As we were asleep, some of the Javanese rushed towards us, thinking we were Dutch, their colonial masters. One young
Perth
fellow jumped up and ran towards the water. The natives, many of whom were carrying huge knives, slashed at him and cut his head off. It was a shocking thing to witness. We were more worried about the Javanese than the Japs at that stage.
8

The murdered man was Petty Officer John Harvey, from Ipswich in Queensland. Collins fled this bloody killing. Later, he fell in with some other
Perth
sailors, including John McQuade, and they trekked inland to a village called Menes, where they thought they might be safer. They were not. The Japanese had arrived before them. A fat little officer with an enormous samurai sword ordered them up against a wall before a line of soldiers with light machine guns, and they thought they were about to be shot. It was apparently meant as a joke. Eventually, a truck arrived and took them, too, to Serang.

Sangiang, the island in the middle of the strait, saved many men from being carried to their deaths. A few – the very lucky ones, or the very strong – defied the worst of the currents and got there by swimming, hauling themselves across jagged coral and rocks to flop exhausted on the beaches, skin scored and bleeding and smeared with oil. Leading Seaman Keith Gosden, a shell handler from the Y-turret lobby, Ron Bradshaw, the RAAF Corporal who'd been a fitter for the Walrus, Peter Nelson, a telegraphist, Tag Wallace and Lloyd Burgess all swam ashore at Sangiang.

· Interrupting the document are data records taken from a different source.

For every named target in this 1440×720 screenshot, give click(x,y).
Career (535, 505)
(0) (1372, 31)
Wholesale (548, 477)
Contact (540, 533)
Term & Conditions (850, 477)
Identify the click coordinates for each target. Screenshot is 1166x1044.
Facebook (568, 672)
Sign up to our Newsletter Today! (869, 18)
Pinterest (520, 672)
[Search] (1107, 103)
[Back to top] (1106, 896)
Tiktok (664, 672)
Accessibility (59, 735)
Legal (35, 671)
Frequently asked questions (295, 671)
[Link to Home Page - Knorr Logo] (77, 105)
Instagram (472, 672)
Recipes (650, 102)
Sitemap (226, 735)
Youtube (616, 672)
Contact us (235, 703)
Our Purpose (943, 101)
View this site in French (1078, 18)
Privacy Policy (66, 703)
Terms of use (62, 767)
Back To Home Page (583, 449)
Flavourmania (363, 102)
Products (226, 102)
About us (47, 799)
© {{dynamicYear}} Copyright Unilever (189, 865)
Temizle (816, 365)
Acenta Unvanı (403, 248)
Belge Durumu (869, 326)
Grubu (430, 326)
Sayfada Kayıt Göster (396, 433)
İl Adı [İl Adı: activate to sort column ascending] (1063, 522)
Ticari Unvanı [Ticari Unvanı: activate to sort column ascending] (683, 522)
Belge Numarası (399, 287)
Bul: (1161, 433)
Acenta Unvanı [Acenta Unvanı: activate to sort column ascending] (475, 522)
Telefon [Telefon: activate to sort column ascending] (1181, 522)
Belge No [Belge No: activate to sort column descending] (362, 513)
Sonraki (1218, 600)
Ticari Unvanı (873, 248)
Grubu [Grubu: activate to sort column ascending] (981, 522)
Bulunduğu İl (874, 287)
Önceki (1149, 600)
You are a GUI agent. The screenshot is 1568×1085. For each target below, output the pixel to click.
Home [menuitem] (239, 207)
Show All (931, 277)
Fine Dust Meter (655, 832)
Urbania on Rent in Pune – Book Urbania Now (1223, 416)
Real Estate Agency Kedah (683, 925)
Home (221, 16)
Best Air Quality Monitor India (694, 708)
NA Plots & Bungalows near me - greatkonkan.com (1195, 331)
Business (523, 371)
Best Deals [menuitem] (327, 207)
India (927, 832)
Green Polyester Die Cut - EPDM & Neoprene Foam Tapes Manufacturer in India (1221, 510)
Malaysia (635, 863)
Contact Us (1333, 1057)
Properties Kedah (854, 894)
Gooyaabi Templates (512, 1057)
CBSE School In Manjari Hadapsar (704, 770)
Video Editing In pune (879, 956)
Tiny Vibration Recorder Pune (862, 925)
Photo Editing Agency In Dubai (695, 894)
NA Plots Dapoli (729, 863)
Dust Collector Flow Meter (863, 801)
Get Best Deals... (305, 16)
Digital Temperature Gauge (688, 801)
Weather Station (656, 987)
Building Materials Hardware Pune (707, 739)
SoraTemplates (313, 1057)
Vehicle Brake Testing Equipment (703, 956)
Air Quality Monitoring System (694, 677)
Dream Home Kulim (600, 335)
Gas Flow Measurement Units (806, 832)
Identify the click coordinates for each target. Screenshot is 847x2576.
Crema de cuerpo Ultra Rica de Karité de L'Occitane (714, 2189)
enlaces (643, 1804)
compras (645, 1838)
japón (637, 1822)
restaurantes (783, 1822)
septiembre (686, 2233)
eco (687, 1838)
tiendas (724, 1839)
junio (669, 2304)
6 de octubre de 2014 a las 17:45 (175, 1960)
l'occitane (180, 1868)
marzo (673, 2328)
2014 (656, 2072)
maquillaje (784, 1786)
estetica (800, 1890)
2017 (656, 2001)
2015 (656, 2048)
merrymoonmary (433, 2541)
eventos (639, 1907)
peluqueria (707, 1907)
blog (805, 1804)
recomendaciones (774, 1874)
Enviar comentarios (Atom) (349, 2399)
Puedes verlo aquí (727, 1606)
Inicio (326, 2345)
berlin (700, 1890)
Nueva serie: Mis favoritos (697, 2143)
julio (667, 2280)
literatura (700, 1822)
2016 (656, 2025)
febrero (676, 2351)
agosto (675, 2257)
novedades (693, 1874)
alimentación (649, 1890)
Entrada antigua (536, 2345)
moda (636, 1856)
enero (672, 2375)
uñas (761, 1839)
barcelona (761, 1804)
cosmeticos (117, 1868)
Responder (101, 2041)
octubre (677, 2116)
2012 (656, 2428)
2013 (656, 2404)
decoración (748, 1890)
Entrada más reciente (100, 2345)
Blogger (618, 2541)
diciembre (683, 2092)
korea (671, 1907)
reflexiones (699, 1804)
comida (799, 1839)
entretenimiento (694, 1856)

Ray Parkin had been floating in the strait for perhaps ten hours when the island loomed into sight, first as a low line of rocks and then, gradually, as a scrap of dry land edged by palm trees. The current dragged at him but he fixed his eyes upon two trees on shore, swimming for his life. His arms and legs felt like jelly, but with a superhuman effort he inched closer to a small point of land, felt something hard beneath him and then scraped across spiky clumps of coral that ripped his legs to shreds before he fell exhausted on a beach.

Most, though, made it by boat or on a raft. When he went overboard from
Perth
, Petty Officer Horrie Abbott, from Frankston in Victoria, found a Japanese raft that kept him afloat for a while. Even better, in the morning light he and a handful of other men saw a partly capsized lifeboat drifting towards them. This was also from one of the Japanese transports, built of steel. They heaved themselves into it, baled it out and rowed around collecting others, maybe 30 or 40 men in all. Polo Owen was one they rescued, and Yeoman of Signals Jack Willis, and Petty Officer Edward ‘Jan' Tyrrell, and Sub-Lieutenant Norman ‘Knocker' White, who, against all the odds, had escaped from his action station below in the Transmitting Station. White, too, had tried to swim to Sangiang and been swept onwards. When they found him, he was barely conscious after 11 hours in the water.